Fallen messenger……………..
December 8th, 2012 at 5:03 pm (Uncategorized)
So I am leaving work one day this week. it’s earlier than I usually leave so I am feeling some sort of relief and release as I make my way over a busy city overpass. This particular one is my favourite. It has big plain trees growing up around it and when you walk over it, it almost feels like you are walking in the treetops. I get two steps onto the overpass when I spy what looks like a dead parrot, lying on it’s back and feet curled shut. The only problem with this overpass is it has clear, reflective backing on one side and the birds fly into it thinking they are flying into a tree.
My heart saddens as I watch the lifeless techni-coloured form just lie there. Suddenly I realise that someone is about to step on the bird as they walked along texting, totally unaware of the vulnerable bird they were about to step on. There was no time to actually think of something to say so instead I let out a loud shreek! Apparently, by the hundreds of eyes that turned to stare at me, this is not the done thing in public. Luckily my shreek made the person look up to check out the crazy lady and therefore they didn’t step on the bird but instead slightly kicked it along a bit.
That is when I saw a hint of movement in the birds feet and I realised it was alive and coming around. I hovered over the bird as all the other transmuters took a brief look at the bird like it was some kind of alien visiting from out of space rather than the magnificent earthly creature it is, that lives and share the same air as us all. I set the bird upright on it’s feet as it was struggling to do the same for itself. It gradually started to walk around a bit but wasn’t able to fly and I realised I had to get it off the overpass. So I waited with the bird. I waited and waited hoping someone would take an interest in the scene and offer to help. In the end, I decided not to rely on the natural kindness of strangers and I started to treat it like any other emergency scene with minimal resources and I just began nominating random strangers to help, I used plenty of eye contact and a very gruffish, authoritarian voice I save for special occasions. It worked a treat, pretty soon I had three people looking after the bird (yeah I know overkill but I think once I got gruff I didn’t know when to cut it off), as I went and obtained a box from the nearest building.

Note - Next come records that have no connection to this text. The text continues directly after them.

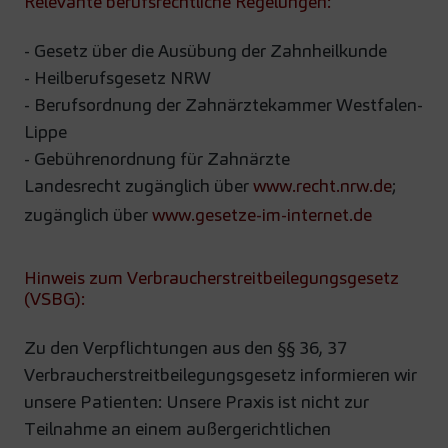
Relevante berufsrechtliche Regelungen:
- Gesetz über die Ausübung der Zahnheilkunde
- Heilberufsgesetz NRW
- Berufsordnung der Zahnärztekammer Westfalen-
Lippe
- Gebührenordnung für Zahnärzte
Landesrecht zugänglich über
www.recht.nrw.de
;
zugänglich über
www.gesetze-im-internet.de
Hinweis zum Verbraucherstreitbeilegungsgesetz
(VSBG):
Zu den Verpflichtungen aus den §§ 36, 37
Verbraucherstreitbeilegungsgesetz informieren wir
unsere Patienten: Unsere Praxis ist nicht zur
Teilnahme an einem außergerichtlichen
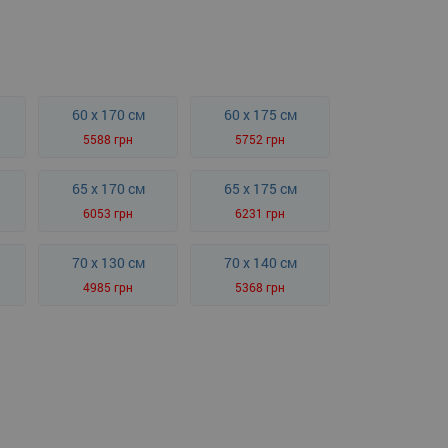
60 x 170 см
60 x 175 см
5588 грн
5752 грн
65 x 170 см
65 x 175 см
6053 грн
6231 грн
70 x 130 см
70 x 140 см
4985 грн
5368 грн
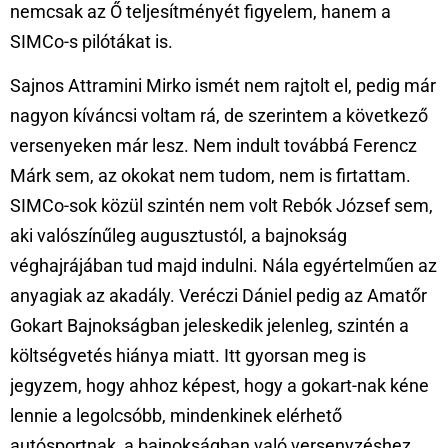
nemcsak az Ő teljesítményét figyelem, hanem a
SIMCo-s pilótákat is.
Sajnos Attramini Mirko ismét nem rajtolt el, pedig már
nagyon kíváncsi voltam rá, de szerintem a következő
versenyeken már lesz. Nem indult továbbá Ferencz
Márk sem, az okokat nem tudom, nem is firtattam.
SIMCo-sok közül szintén nem volt Rebók József sem,
aki valószínűleg augusztustól, a bajnokság
véghajrájában tud majd indulni. Nála egyértelműen az
anyagiak az akadály. Veréczi Dániel pedig az Amatőr
Gokart Bajnokságban jeleskedik jelenleg, szintén a
költségvetés hiánya miatt. Itt gyorsan meg is
jegyzem, hogy ahhoz képest, hogy a gokart-nak kéne
lennie a legolcsóbb, mindenkinek elérhető
autósportnak, a bajnokságban való versenyzéshez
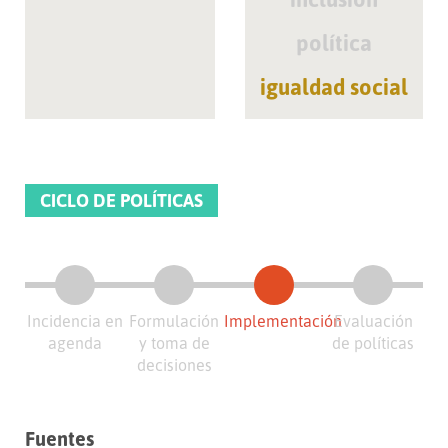
política
igualdad social
CICLO DE POLÍTICAS
Incidencia en
Formulación
Implementación
Evaluación
agenda
y toma de
de políticas
decisiones
Fuentes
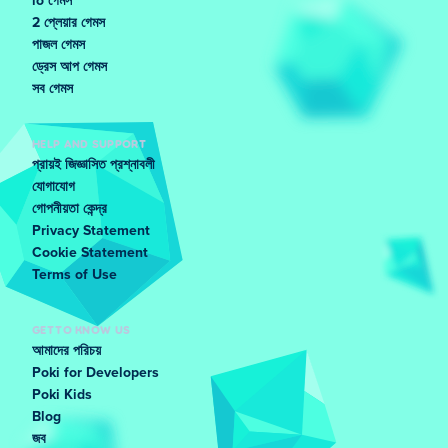
io গেমস
2 প্লেয়ার গেমস
পাজল গেমস
ড্রেস আপ গেমস
সব গেমস
HELP AND SUPPORT
প্রায়ই জিজ্ঞাসিত প্রশ্নাবলী
যোগাযোগ
গোপনীয়তা কেন্দ্র
Privacy Statement
Cookie Statement
Terms of Use
GET TO KNOW US
আমাদের পরিচয়
Poki for Developers
Poki Kids
Blog
জব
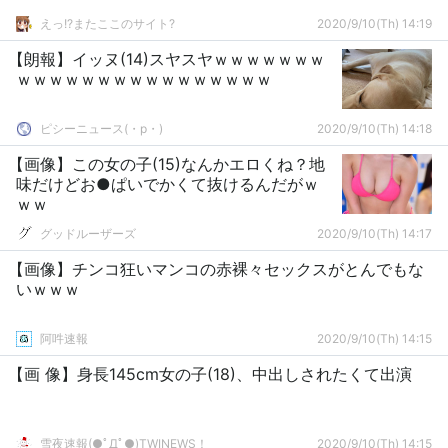
えっ!?またここのサイト?
2020/9/10(Th) 14:19
【朗報】イッヌ(14)スヤスヤｗｗｗｗｗｗｗ
ｗｗｗｗｗｗｗｗｗｗｗｗｗｗｗｗ
ピシーニュース(・p・)ゞ
2020/9/10(Th) 14:18
【画像】この女の子(15)なんかエロくね？地
味だけどお●ぱいでかくて抜けるんだがｗ
ｗｗ
グッドルーザーズ
2020/9/10(Th) 14:17
【画像】チンコ狂いマンコの赤裸々セックスがとんでもな
いｗｗｗ
阿吽速報
2020/9/10(Th) 14:15
【画 像】身長145cm女の子(18)、中出しされたくて出演
雪夜速報(●ﾟДﾟ●)TWINEWS！
2020/9/10(Th) 14:15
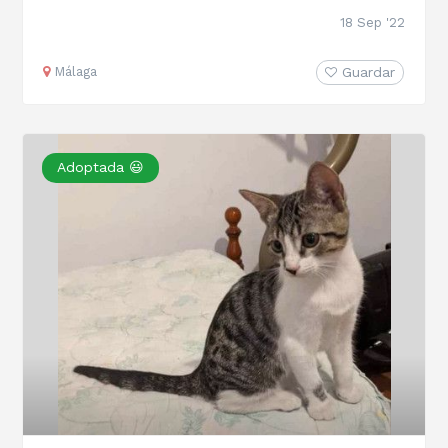
18 Sep '22
Málaga
Guardar
Adoptada 😃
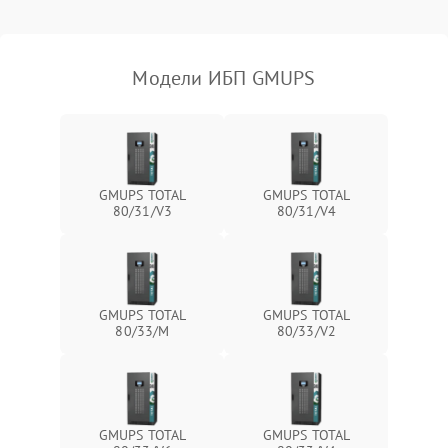
Поломка фильтров
1000 ₽
Подробнее →
(EMI/EMC)
Модели ИБП GMUPS
Неисправность системы
1500 ₽
Подробнее →
защиты
Неисправность системы
2000 ₽
Подробнее →
стабилизации
GMUPS TOTAL
GMUPS TOTAL
80/31/V3
80/31/V4
Поломка системы
автоматического
1500 ₽
Подробнее →
переключения
Неисправность системы
GMUPS TOTAL
GMUPS TOTAL
1500 ₽
Подробнее →
мониторинга
80/33/M
80/33/V2
Повреждение внутренних
500 ₽
Подробнее →
проводов
GMUPS TOTAL
GMUPS TOTAL
Неисправность системы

My first thought was to take him home and nurse him back to health but then I remembered my cat and I quickly realised I would be taking him to a more dangerous environment where his survival would be dramatically reduced. I’m a big fan of mother nature, a great teacher, so I quickly realised I needed to find a park and release the bird into the park and let nature either heal him or have him. So off I went to the nearest park. As I walked I started to experience some form of separation anxiety and copious doubt whether I was doing the best or even right thing for this creature. I almost kept walking right past the park and to my car but I feared I was letting sentiment rather than nature take it’s course and I trust in nature, as basically it is far to powerful to fight, so I let him free near a nice shrub (well to be truthfully I must have gone to about 5 shrubs before I could get myself to set him free).
Just as I was crawling through the shrubs trying to see where he had hid himself away. I heard my name being called across the park. “What on earth are you doing crawling through the garden?”. It turns out I am not the only one that visits inner city parks. Apparently one of my fellow work mates does as well, actually, he is more like my ex-fellow work mate as he recently took another job elsewhere. I was actually relived to see him as I felt I had a sounding board for all my reservations about leaving the bird. His verdict was “M, let nature do it course and step back” followed by “I miss all the weird stuff you do!”.
So I left but I did return in the morning and the morning after that to see if he was still there. He wasn’t. As I walked across the the overpass on Friday morning, two beautiful parrots flew over me making loud bird noises. Me being me, loved to imagine this was him, flying with his friend by his side, freely into the limitless sky.